Stored dataset items

Segment Open

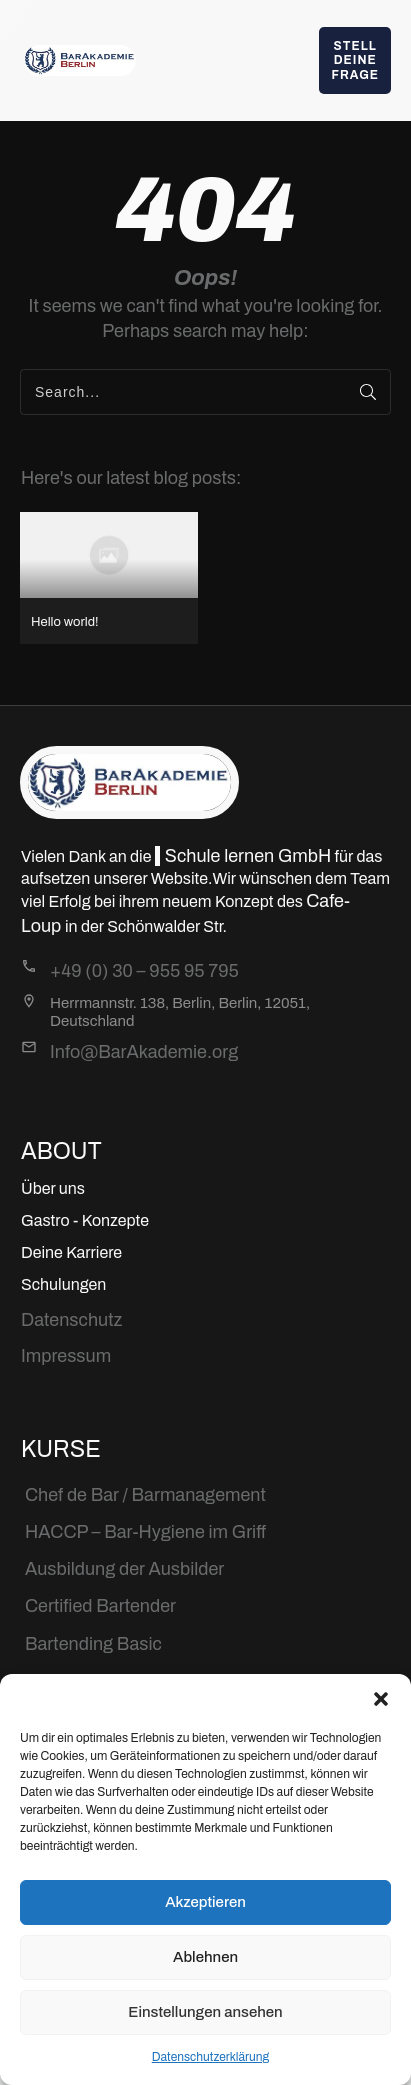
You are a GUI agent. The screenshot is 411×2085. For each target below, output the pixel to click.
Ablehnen (205, 1957)
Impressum (66, 1356)
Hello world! (109, 577)
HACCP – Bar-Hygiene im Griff (145, 1532)
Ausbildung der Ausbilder (124, 1569)
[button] (381, 1699)
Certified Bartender (100, 1606)
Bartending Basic (93, 1644)
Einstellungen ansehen (205, 2012)
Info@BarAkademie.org (144, 1052)
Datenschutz (71, 1320)
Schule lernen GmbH (248, 856)
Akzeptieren (205, 1902)
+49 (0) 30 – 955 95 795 (144, 971)
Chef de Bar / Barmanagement (145, 1495)
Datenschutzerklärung (211, 2057)
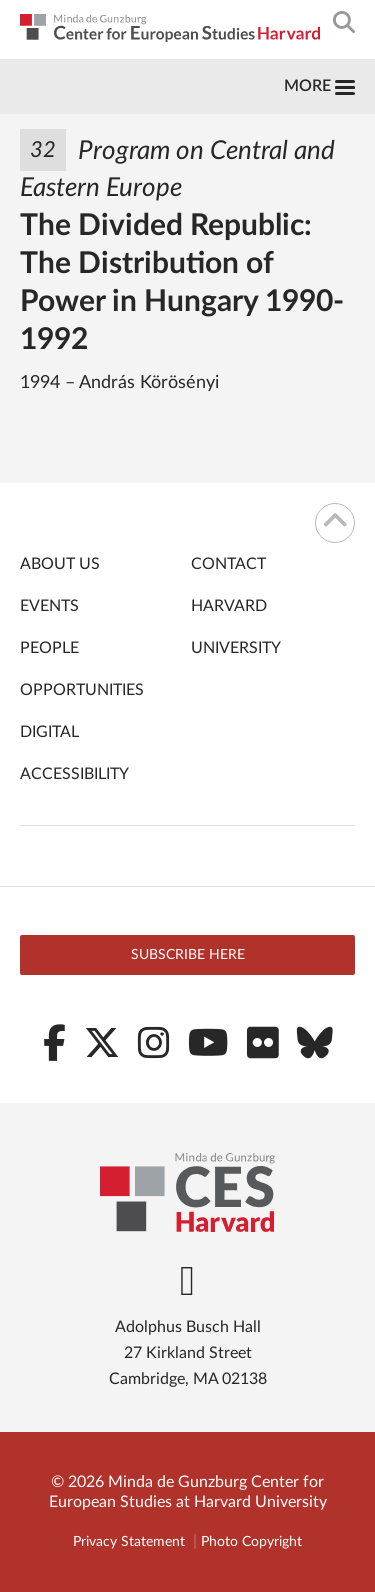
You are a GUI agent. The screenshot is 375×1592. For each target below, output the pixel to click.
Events (49, 606)
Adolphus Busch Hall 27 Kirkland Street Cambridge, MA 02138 (188, 1353)
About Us (60, 564)
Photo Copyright (251, 1542)
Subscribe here (188, 955)
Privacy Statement (129, 1542)
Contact (228, 564)
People (49, 648)
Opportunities (82, 690)
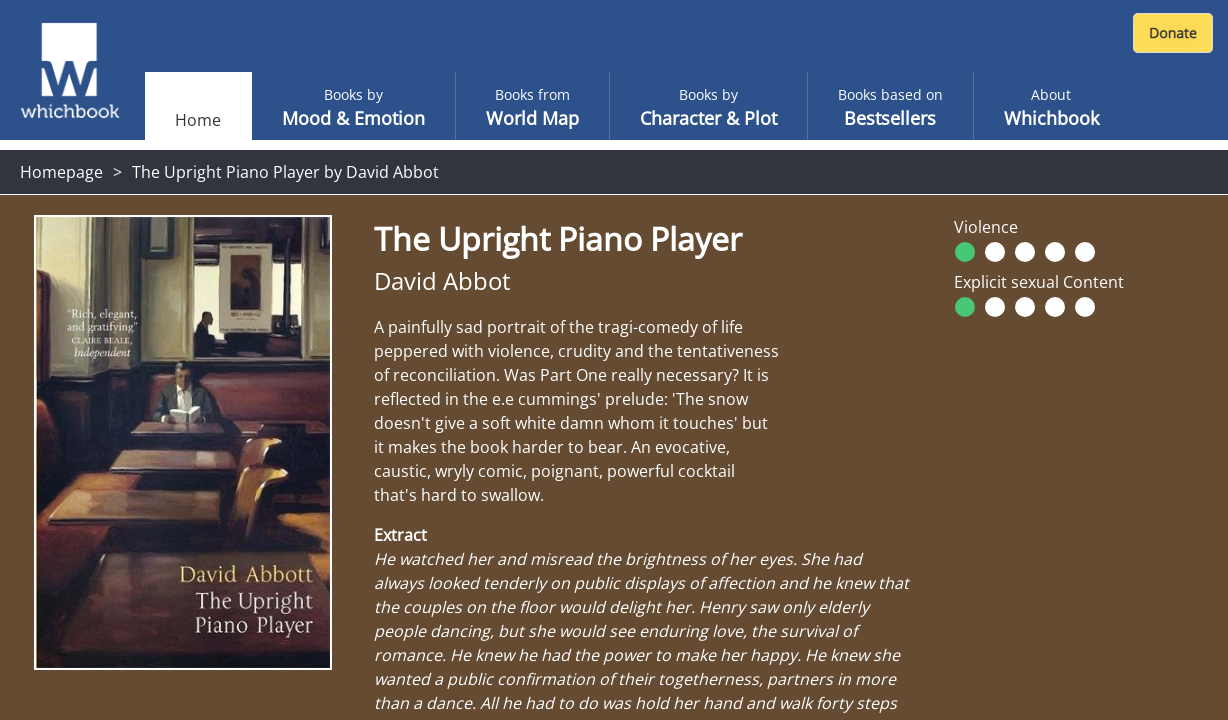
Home (198, 120)
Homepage (61, 172)
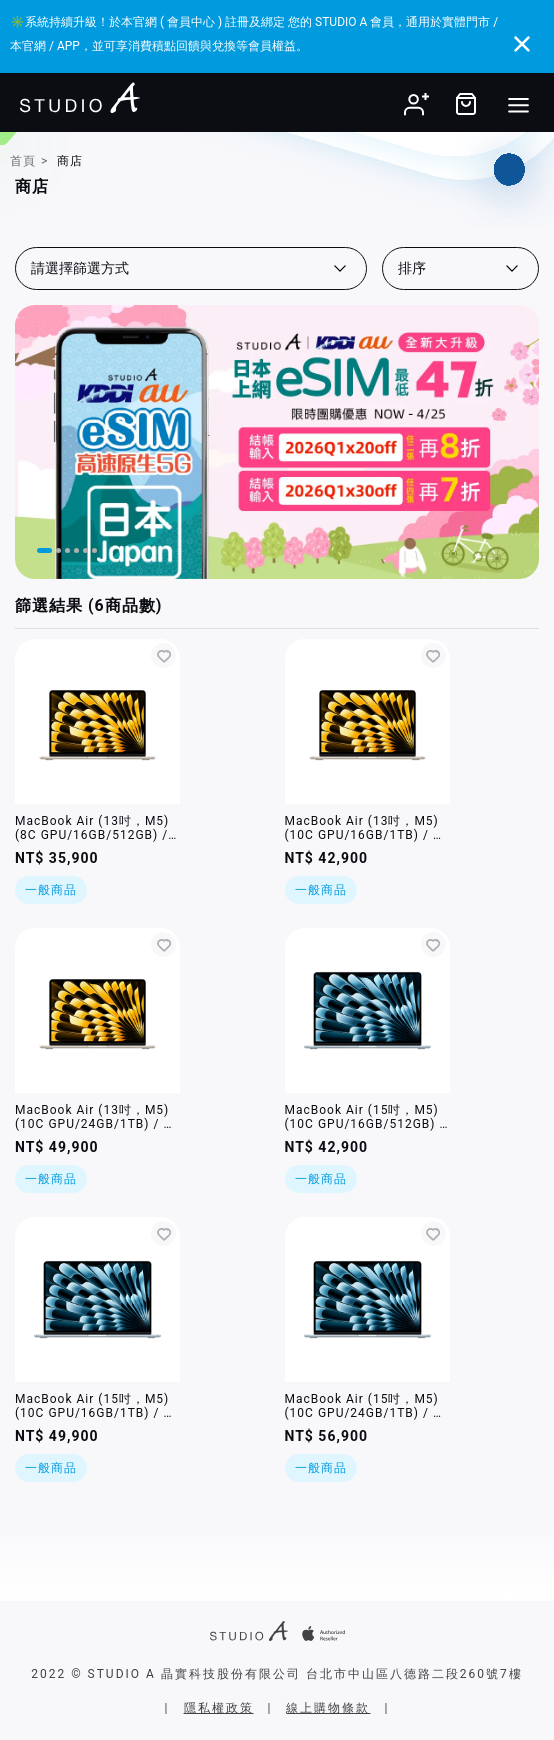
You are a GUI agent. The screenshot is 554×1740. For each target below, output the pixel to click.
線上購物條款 (328, 1708)
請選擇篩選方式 (80, 268)
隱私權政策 (219, 1708)
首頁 (23, 161)
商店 (70, 161)
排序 (412, 268)
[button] (44, 550)
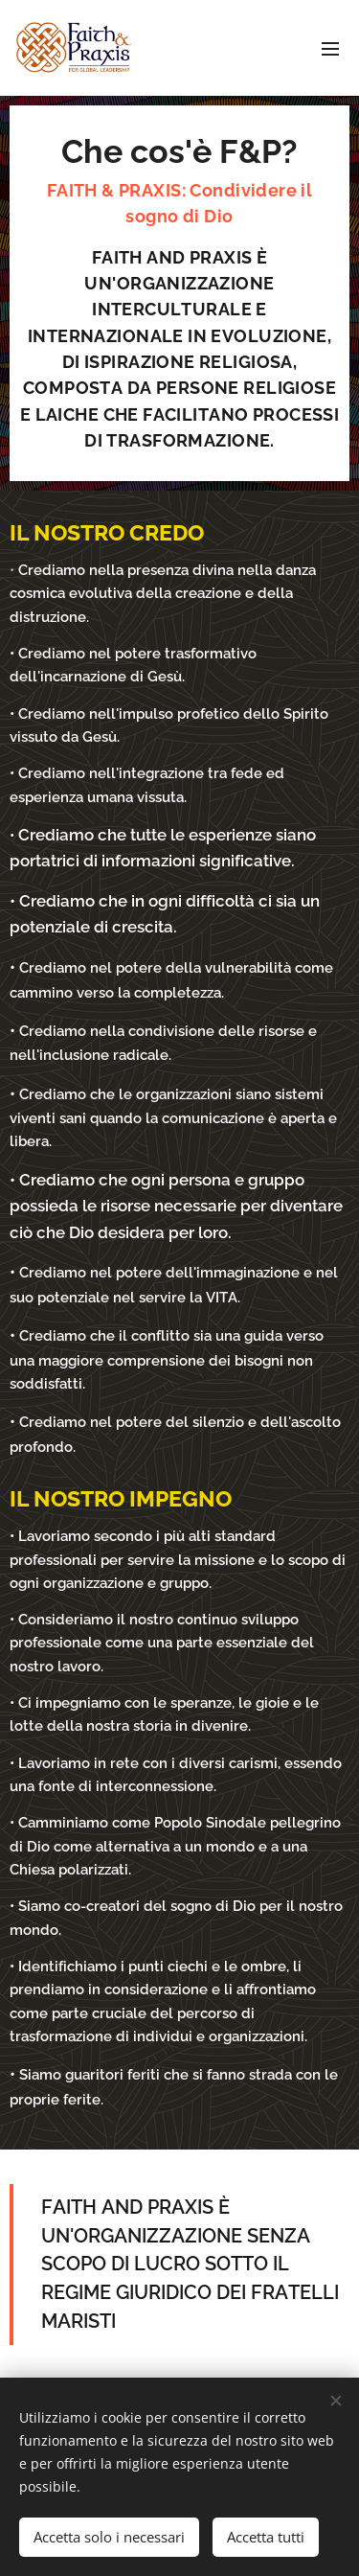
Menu (330, 49)
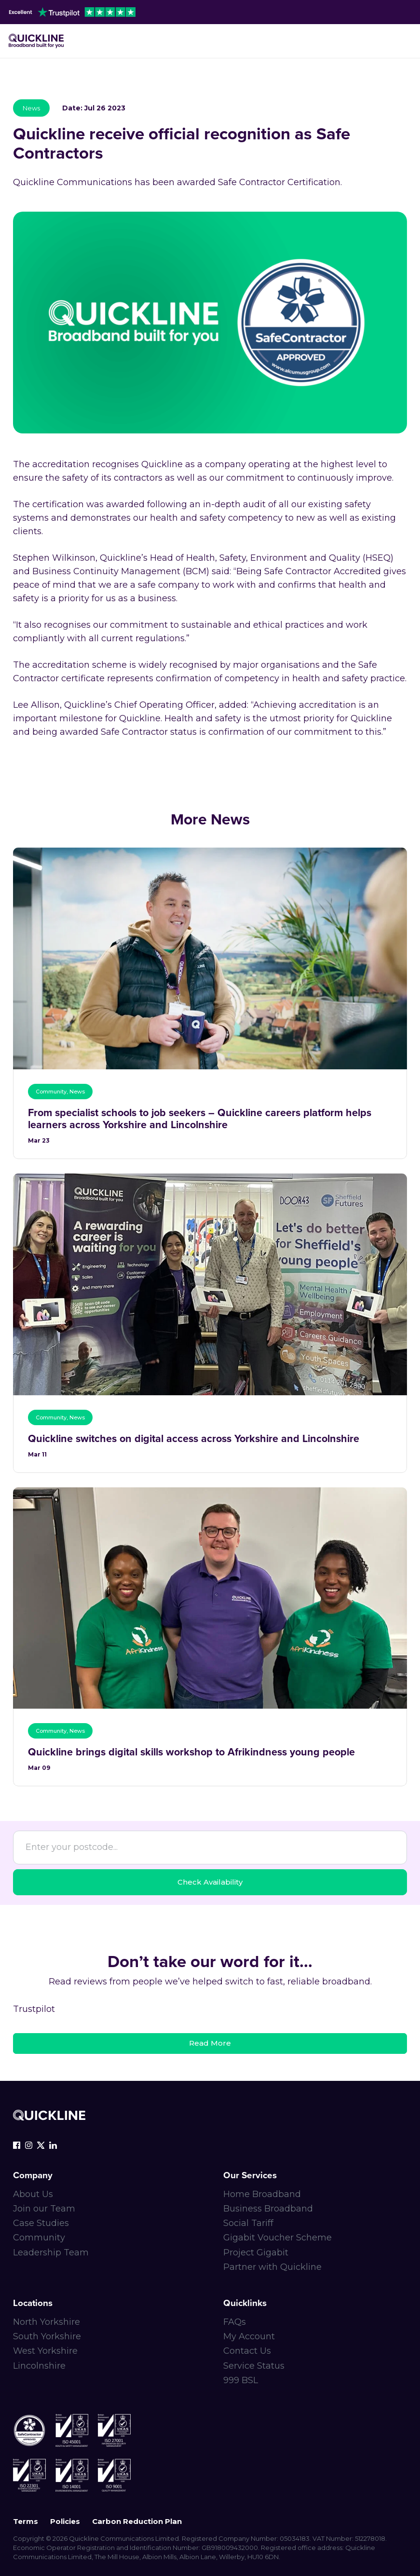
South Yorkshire (47, 2336)
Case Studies (41, 2223)
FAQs (234, 2322)
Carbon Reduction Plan (137, 2521)
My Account (249, 2336)
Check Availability (210, 1882)
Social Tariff (248, 2223)
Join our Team (44, 2208)
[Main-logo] (36, 41)
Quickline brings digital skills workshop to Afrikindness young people (191, 1752)
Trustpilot (34, 2009)
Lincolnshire (39, 2365)
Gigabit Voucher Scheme (277, 2237)
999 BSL (240, 2380)
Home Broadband (262, 2194)
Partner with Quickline (272, 2267)
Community (39, 2237)
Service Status (254, 2365)
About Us (33, 2194)
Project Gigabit (255, 2252)
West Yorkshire (45, 2351)
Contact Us (247, 2351)
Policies (65, 2521)
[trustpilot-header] (72, 12)
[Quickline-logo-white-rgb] (49, 2115)
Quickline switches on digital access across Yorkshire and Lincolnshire (193, 1438)
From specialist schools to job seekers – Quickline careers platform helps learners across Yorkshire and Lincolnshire (199, 1119)
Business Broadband (268, 2208)
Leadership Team (51, 2252)
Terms (25, 2521)
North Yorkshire (46, 2322)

Segment Closed

**Exercise brief**
In the entries above, find the line containing "Menu (330, 49)" and the line containing "Lincolnshire (39, 2365)"; give again exactly those two lines and every line between them, minus the pictures.

**Task answer**
Menu (330, 49)
South Yorkshire (47, 2336)
Case Studies (41, 2223)
FAQs (234, 2322)
Carbon Reduction Plan (137, 2521)
My Account (249, 2336)
Check Availability (210, 1882)
Social Tariff (248, 2223)
Join our Team (44, 2208)
[Main-logo] (36, 41)
Quickline brings digital skills workshop to Afrikindness young people (191, 1752)
Trustpilot (34, 2009)
Lincolnshire (39, 2365)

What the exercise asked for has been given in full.